The EPA in Northern Ireland only deals with Property & Finance matters but in the rest of the UK there are essentially two different documents, one for Property & Finance and one for Health & Welfare. The CPA in Scotland combine the two documents into one, but they work broadly the same.

A Health & Welfare power puts the attorney in a position where they can look after your medical and care needs. This can include accepting or refusing certain medical treatments and dealing with your specific wants and needs in how you are cared for. This is another risk factor, because if you have not created an POA you may not have a say in where you or how you live. Having to move a loved one into an assisted living arrangement can be an extremely distressing time for a family, especially if they are moving to somewhere they don’t agree with. Your appointed attorney can find a care home for you and can consult with staff about your wants and needs, meaning that your affairs are not left in the hands of strangers if something unexpected happens to you. 
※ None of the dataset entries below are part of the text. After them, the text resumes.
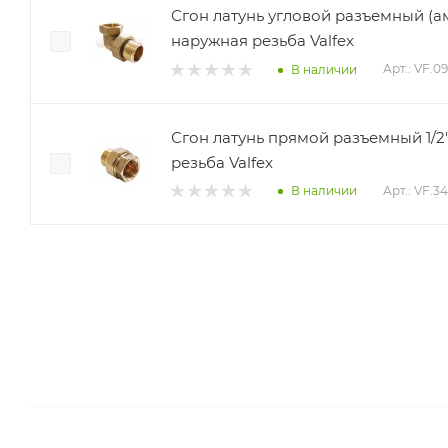
Сгон латунь угловой разъемный (ам
наружная резьба Valfex
Арт.: VF.09
В наличии
Сгон латунь прямой разъемный 1/2
резьба Valfex
Арт.: VF.34
В наличии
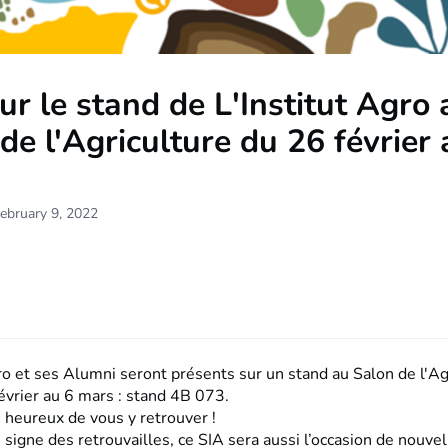
r le stand de L'Institut Agro 
de l'Agriculture du 26 février 
ebruary 9, 2022
ro et ses Alumni seront présents sur un stand au Salon de l'Ag
évrier au 6 mars : stand 4B 073.
 heureux de vous y retrouver !
 signe des retrouvailles, ce SIA sera aussi l’occasion de nouvel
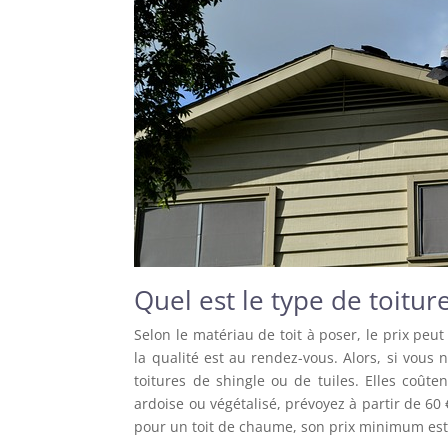
Quel est le type de toitur
Selon le matériau de toit à poser, le prix peut
la qualité est au rendez-vous. Alors, si vous 
toitures de shingle ou de tuiles. Elles coût
ardoise ou végétalisé, prévoyez à partir de 60
pour un toit de chaume, son prix minimum est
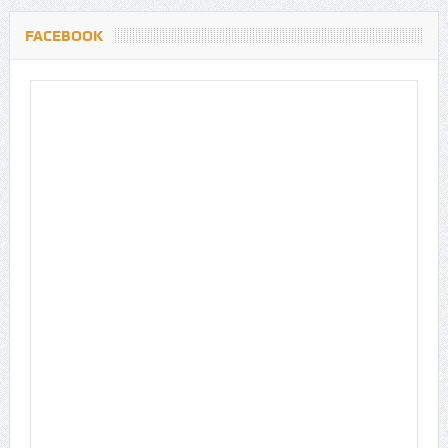
FACEBOOK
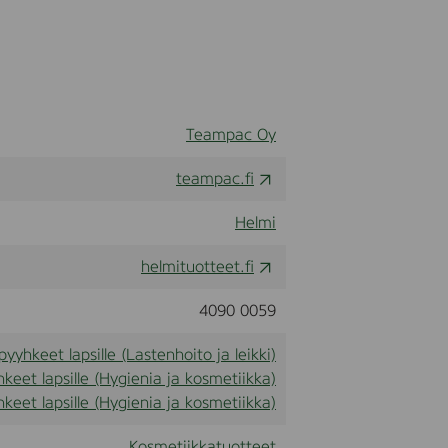
Teampac Oy
teampac.fi
Helmi
helmituotteet.fi
4090 0059
yyhkeet lapsille (Lastenhoito ja leikki)
keet lapsille (Hygienia ja kosmetiikka)
keet lapsille (Hygienia ja kosmetiikka)
Kosmetiikkatuotteet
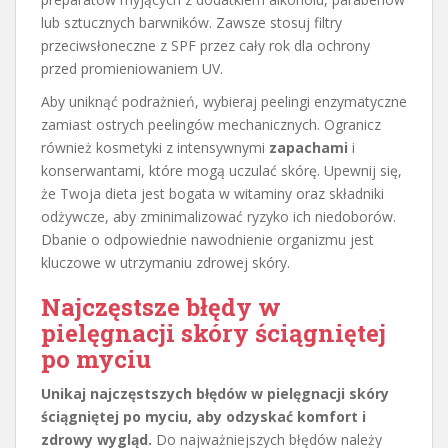
lub sztucznych barwników. Zawsze stosuj filtry
przeciwsłoneczne z SPF przez cały rok dla ochrony
przed promieniowaniem UV.
Aby uniknąć podrażnień, wybieraj peelingi enzymatyczne
zamiast ostrych peelingów mechanicznych. Ogranicz
również kosmetyki z intensywnymi
zapachami
i
konserwantami, które mogą uczulać skórę. Upewnij się,
że Twoja dieta jest bogata w witaminy oraz składniki
odżywcze, aby zminimalizować ryzyko ich niedoborów.
Dbanie o odpowiednie nawodnienie organizmu jest
kluczowe w utrzymaniu zdrowej skóry.
Najczęstsze błędy w
pielęgnacji skóry ściągniętej
po myciu
Unikaj najczęstszych błędów w pielęgnacji skóry
ściągniętej po myciu, aby odzyskać komfort i
zdrowy wygląd.
Do najważniejszych błędów należy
Property and Financial powers allow your attorney to help manage your day-to-day spending, paying bills, managing services, dealing with your bank and financial institutions, purchasing equipment such as a stairlift or any other items you may need, and can even go as far as buying and selling properties. 

The key takeaway is that these documents can allow someone you trust to make important decisions on your behalf when you cannot make them yourself and grant them the legal authority to act if needed. They can be used if you have permanently lost capacity or even if you need temporary help.

Who is involved?

They key people involved are:

The Donor: This is you – the person who giving the authority.

The Attorney: This is the person or persons who will act for you.

The Certificate Provider: This person will certify that you are of sound mind when you are granting these powers.

In Scottish cases, the Certificate Provider is a professional (usually a solicitor) but in the rest of the UK this can be someone who has known you for a least two years, but they cannot be related and cannot be an attorney.

The final word

The cost of preparing and registering these documents is significantly less expensive than going down the route of a Deputyship and they allow you and your representatives more control over your affairs. 

Each POA document has a one-off cost which can typically vary between £200-£500 depending on whether registration to the courts is included and whether you use a Solicitor directly or go to a Specialist (who are often less expensive), the cost of a Deputyship by comparison, can be thousands to set up and then have ongoing costs.

To sum up, a Lasting Power of Attorney can stop you or your family from having to endure a lot of frustration and financial difficulties and can give you peace of mind and allow you to stay in control of your affairs.